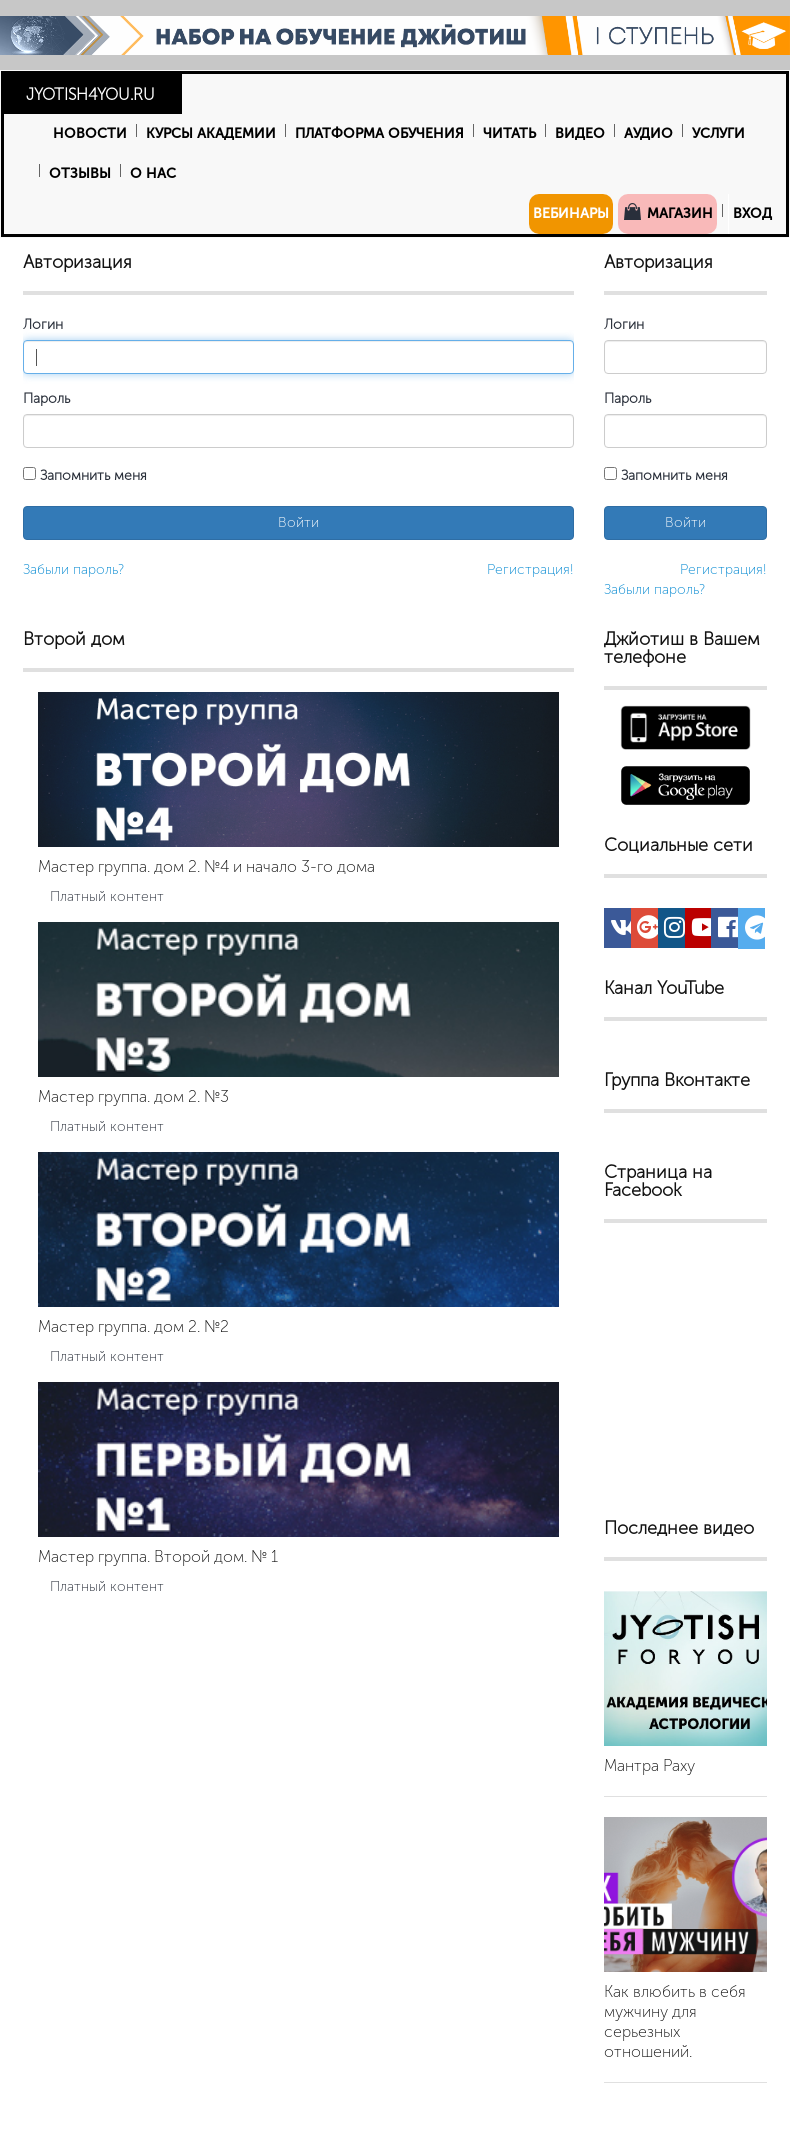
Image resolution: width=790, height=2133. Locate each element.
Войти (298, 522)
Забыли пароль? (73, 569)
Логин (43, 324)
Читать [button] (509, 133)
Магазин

###

__DIRECTIONS__
Taking the line containing "Войти (298, 522)" as the first, please return it and every line after it through the end of the entries, exactly and only those.

__RESULT BELOW__
Войти (298, 522)
Забыли пароль? (73, 569)
Логин (43, 324)
Читать [button] (509, 133)
Магазин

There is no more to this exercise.